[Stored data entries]

════════════════

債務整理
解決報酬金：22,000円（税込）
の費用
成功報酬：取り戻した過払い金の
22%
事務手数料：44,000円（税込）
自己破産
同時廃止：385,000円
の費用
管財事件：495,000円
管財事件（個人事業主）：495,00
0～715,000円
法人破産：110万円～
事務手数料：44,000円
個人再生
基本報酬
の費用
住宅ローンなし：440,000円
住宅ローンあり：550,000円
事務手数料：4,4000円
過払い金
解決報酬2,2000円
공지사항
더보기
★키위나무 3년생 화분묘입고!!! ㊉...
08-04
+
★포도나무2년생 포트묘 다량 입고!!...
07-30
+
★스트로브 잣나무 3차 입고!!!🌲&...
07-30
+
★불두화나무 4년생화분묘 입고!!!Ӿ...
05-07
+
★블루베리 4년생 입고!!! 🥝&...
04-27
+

════════════════

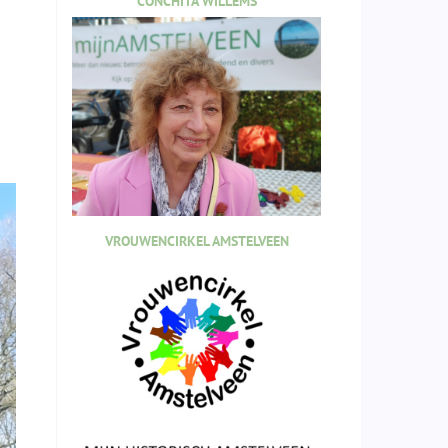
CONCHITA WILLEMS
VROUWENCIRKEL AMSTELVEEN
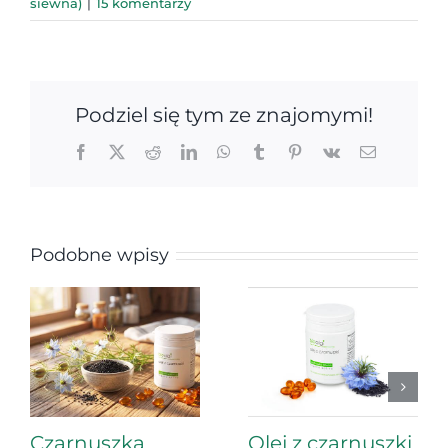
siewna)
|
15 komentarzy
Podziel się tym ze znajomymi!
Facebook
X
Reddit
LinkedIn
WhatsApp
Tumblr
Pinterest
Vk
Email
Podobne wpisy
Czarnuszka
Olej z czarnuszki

════════════════

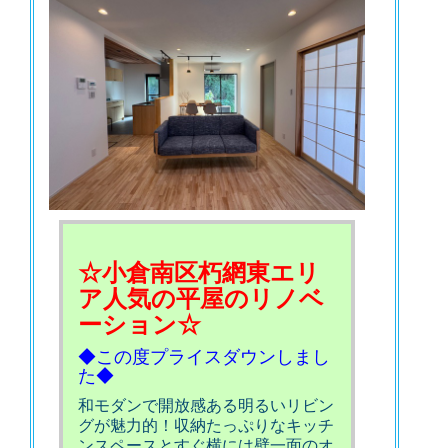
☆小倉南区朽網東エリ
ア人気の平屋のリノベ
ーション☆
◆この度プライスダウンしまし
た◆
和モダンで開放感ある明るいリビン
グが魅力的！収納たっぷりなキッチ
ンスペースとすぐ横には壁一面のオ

════════════════

* TASK DESCRIPTION *
Reproduce the lines above starting at the one with "CONCHITA WILLEMS" and ending at the one with "Olej z czarnuszki", both included, exactly and with no pictures.

* ANSWER BOX *
CONCHITA WILLEMS
VROUWENCIRKEL AMSTELVEEN
siewna)
|
15 komentarzy
Podziel się tym ze znajomymi!
Facebook
X
Reddit
LinkedIn
WhatsApp
Tumblr
Pinterest
Vk
Email
Podobne wpisy
Czarnuszka
Olej z czarnuszki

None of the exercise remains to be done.